The mastodon grins with all the ferocity
of a ballroom dancer. Frankly, the giant’s
smile unnerves. It’s caught a punch line
that has passed me by, a wise-crack
tongued in a forgotten, lost language.
Ancient Greeks believed these big bones
the cursed remains of titanic Kyklōps,
Neptune’s unfortunate spawn fallen on ill-luck.
Sub-arctic hunters share even stranger tales
of gigantic mole-like creatures who tunnel
in earth only to croak in open air & sunbeam.
Was this ragged beast the American enigma
that eluded the guns of Lewis and Clark
— two boys sent out West by Jefferson
to bring back this fabled Incognitum?1
In a future warehouse of the ancient,
our tribe’s metallic, electronic spawn
will perhaps come to display our own bones
beside yours. We will join you as spectacle
on the raised scaffold to let others marvel.
Maybe then we will laugh together.
1 Obsessed with mastodons, Thomas Jefferson firmly believed that this “incognitum” still existed, hiding somewhere in the west of the continent.
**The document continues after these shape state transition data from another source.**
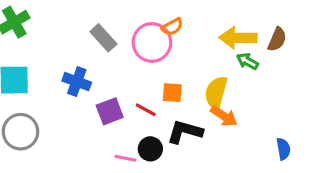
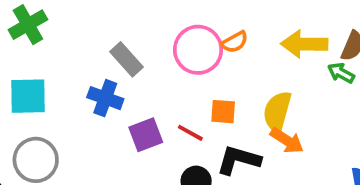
orange semicircle: (172, 27) -> (235, 42), moved
gray rectangle: (103, 38) -> (127, 59), moved
green arrow: (247, 61) -> (341, 73), moved

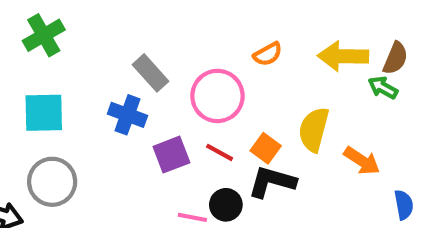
pink circle: (198, 50) -> (217, 96), moved
orange square: (223, 112) -> (266, 148), moved, turned 32
orange arrow: (287, 141) -> (362, 161), moved

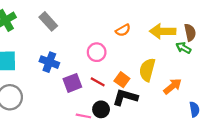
brown semicircle: (395, 58) -> (190, 32), turned -35
gray rectangle: (150, 73) -> (48, 21), moved
pink circle: (217, 96) -> (97, 52), size x0.7
orange arrow: (362, 161) -> (172, 86), turned -72

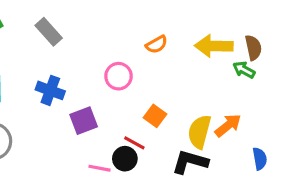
yellow semicircle: (147, 70) -> (199, 132), moved
red line: (98, 82) -> (134, 143), moved
black L-shape: (125, 97) -> (190, 162), moved

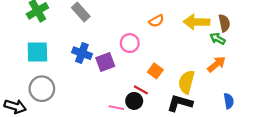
purple square: (84, 121) -> (105, 62), moved
orange arrow: (228, 125) -> (216, 64), moved

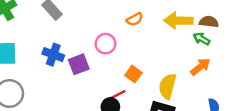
brown semicircle: (224, 23) -> (209, 22), turned -72
red line: (141, 90) -> (118, 95), turned -56

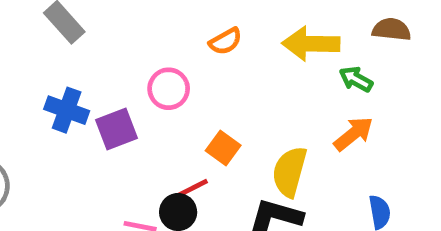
brown semicircle: (209, 22) -> (391, 29), moved

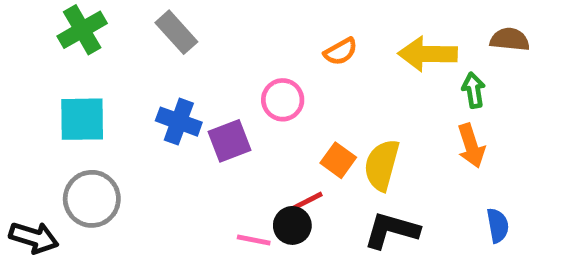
green arrow: (356, 79) -> (474, 90), turned 52
orange arrow: (354, 134) -> (471, 146), turned 111
yellow semicircle: (290, 172) -> (382, 165), moved

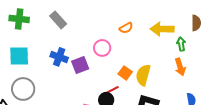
green cross: (82, 30) -> (19, 19), turned 36
brown semicircle: (510, 39) -> (196, 23), turned 84

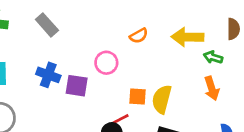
green arrow: (181, 44) -> (213, 57), turned -64
purple square: (80, 65) -> (77, 86), turned 30
orange square: (125, 73) -> (137, 96), turned -32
When President Jefferson commissioned Lewis and Clark to find the most navigable passage across the continent, he also tasked the expedition with tracking down this elusive beast.
Questions and Answers
Is there a specific moment that inspired you to pursue poetry?
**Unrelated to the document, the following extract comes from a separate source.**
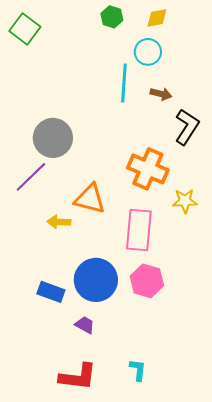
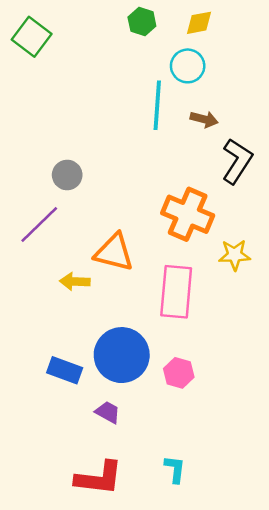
gray circle: (53, 138) -> (67, 175), size x0.6
pink hexagon: (147, 281) -> (179, 373), moved, size x0.7

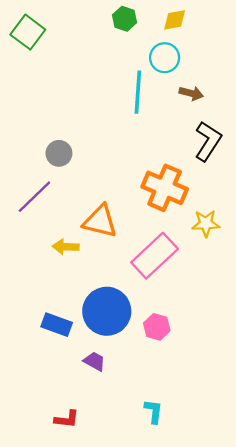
brown arrow: (204, 119) -> (191, 93), moved
pink rectangle: (176, 292) -> (155, 256), turned 42
red L-shape: (99, 478) -> (67, 419), moved, size x0.6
While I’d toyed around with writing poetry during my undergrad, I found I had to put that aside as I pursued a Ph.D. and then the academic job market. I love the analytical writing that the academy demands, but it does limit creativity. Over these years I’ve had to quell my poetic impulses. Ideas for poems would pop into my head, and I’d have to quash them in favour of more academic writing.
What broke these bounds and strictures, strangely enough, was the physical act of putting my daughter to bed in the evening. As an infant, she wouldn’t fall asleep unless she was resting on top of my chest. Often, I was stuck under her for hours before she fell into deep sleep. Finding myself bodily constrained, I started playing with verse lines and rhythms inside my head. Later in the evening, I’d jot down anything that had come to me. During the day, I might play and doodle with what I’d written until a poem fell out. Gradually, enough of these poems accumulated until I had enough to send out as a manuscript.
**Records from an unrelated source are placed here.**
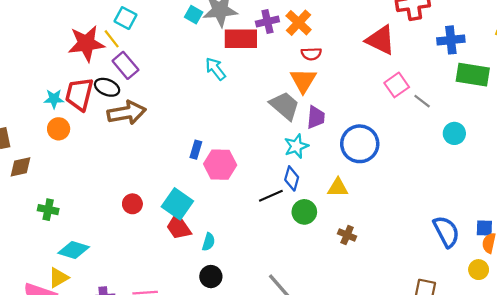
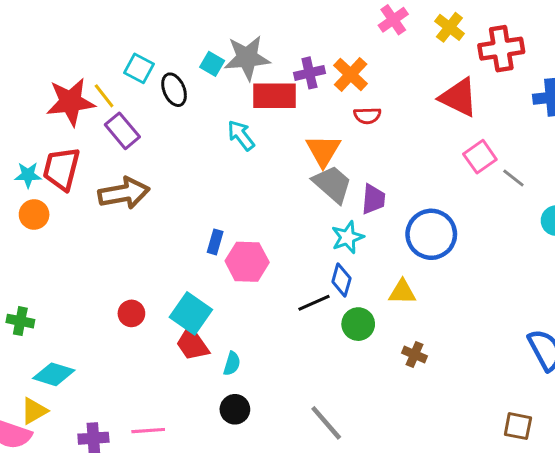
cyan square: (125, 18) -> (139, 68), moved
orange triangle: (303, 80) -> (323, 151), moved
black ellipse: (107, 87) -> (174, 90), moved, turned 45

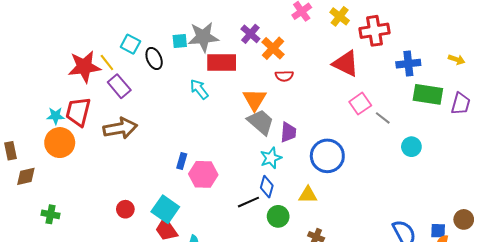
cyan square: (212, 64) -> (180, 41), turned -35
purple cross: (309, 73) -> (250, 34), moved, turned -36
orange circle: (34, 214) -> (60, 143), size x1.5

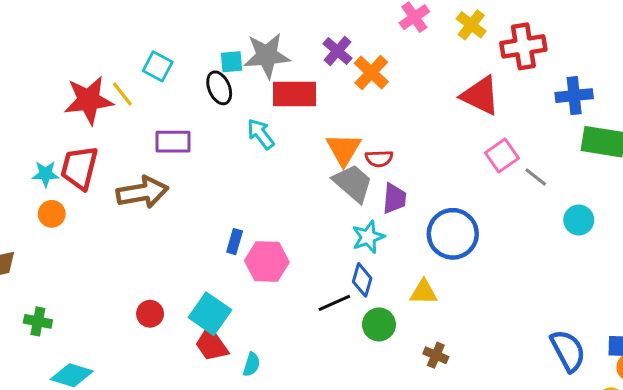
black ellipse: (154, 58) -> (219, 88), moved
red semicircle: (284, 76) -> (379, 159), moved
purple rectangle: (119, 86) -> (173, 142), moved, turned -50
orange circle: (60, 143) -> (52, 214), size x0.6

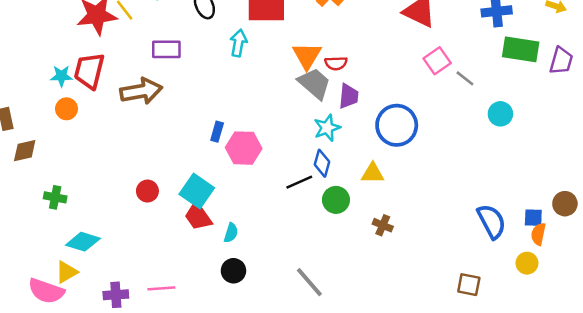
cyan arrow: (261, 134) -> (239, 43), turned 48

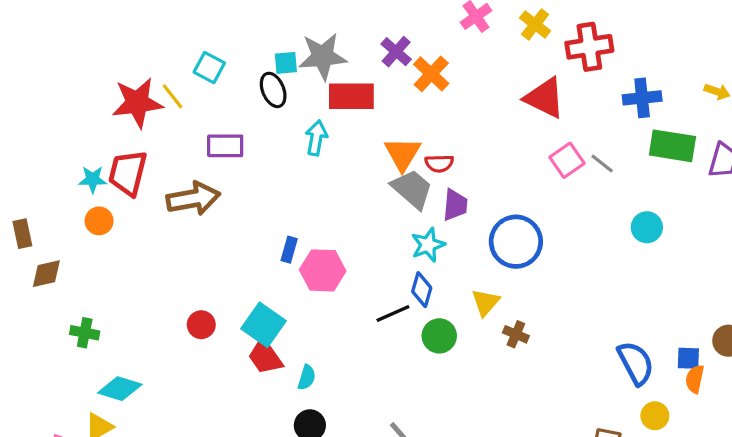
gray line: (465, 78) -> (602, 163), moved
yellow triangle: (373, 173) -> (486, 302), turned -50
brown cross: (383, 225) -> (516, 334), moved
yellow circle: (527, 263) -> (655, 416), moved

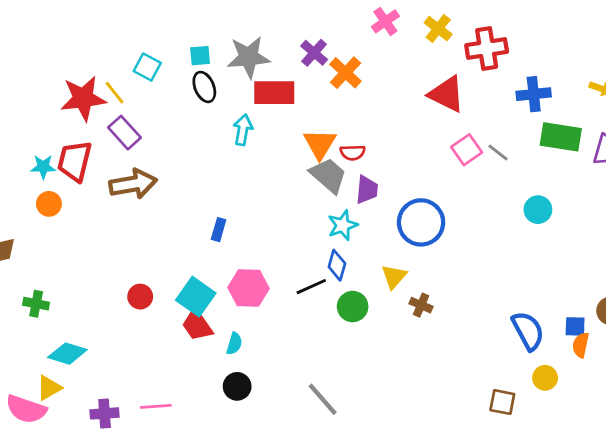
cyan square: (286, 63) -> (200, 56), moved
purple rectangle: (225, 146) -> (124, 133), moved, turned 48
pink hexagon: (323, 270) -> (249, 288), moved

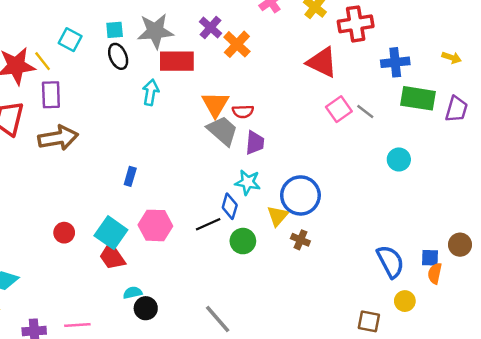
purple rectangle: (124, 133) -> (51, 95), turned 40
blue circle: (421, 222) -> (300, 195), moved
cyan star: (343, 225) -> (248, 182), moved, turned 30
cyan semicircle: (234, 344) -> (133, 293), moved, turned -120

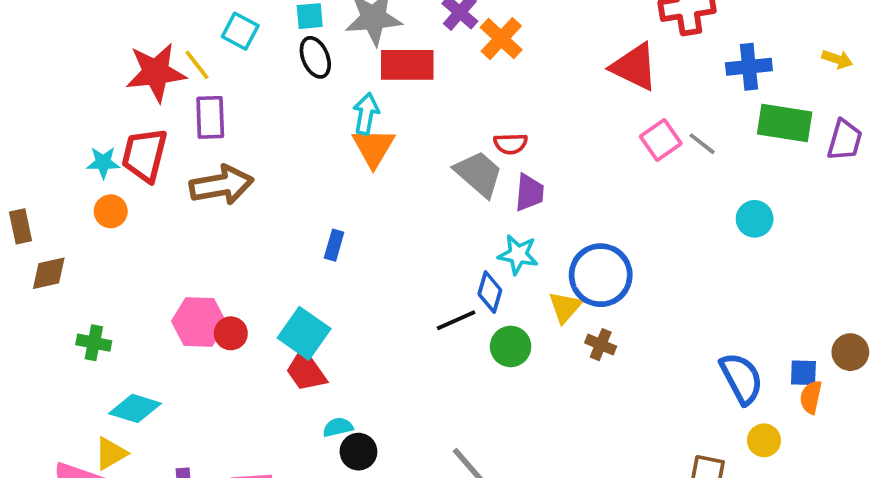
orange triangle: (215, 104) -> (374, 147), moved
pink hexagon: (155, 225) -> (199, 322), moved

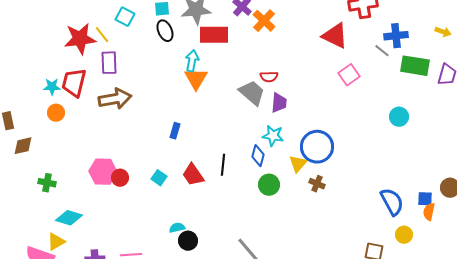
gray line: (702, 144) -> (382, 51), moved
black line: (456, 320) -> (223, 165), moved, turned -60
cyan square: (304, 333) -> (159, 178), size x0.6
red trapezoid: (306, 371) -> (193, 175), moved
What inspired or motivated you to write this poem?
I often take poetic inspiration from my day-to-day experiences of being in the world. I was touring my debut book, The Bone Weir, in Toronto. Before my evening reading at the Pivot Reading Series, I had time to visit the Royal Ontario Museum. I was in their Pleistocene exhibit looking at the fascinating display of fossilized mammoth, mastodon, and Giant Sloth skeletons. I was struck by how utterly bizarre this practice of displaying the remains of extinct species is. I began to think of a time in the future when humanity might be extinct. If some form of future intelligence inherited the earth, what would they think and do with our own remains? Would they too feel compelled to dig up, curate, and display our fossilized skeletons? The whole notion of the spectator becoming spectacle intrigued me and led to the composition of this particular poem.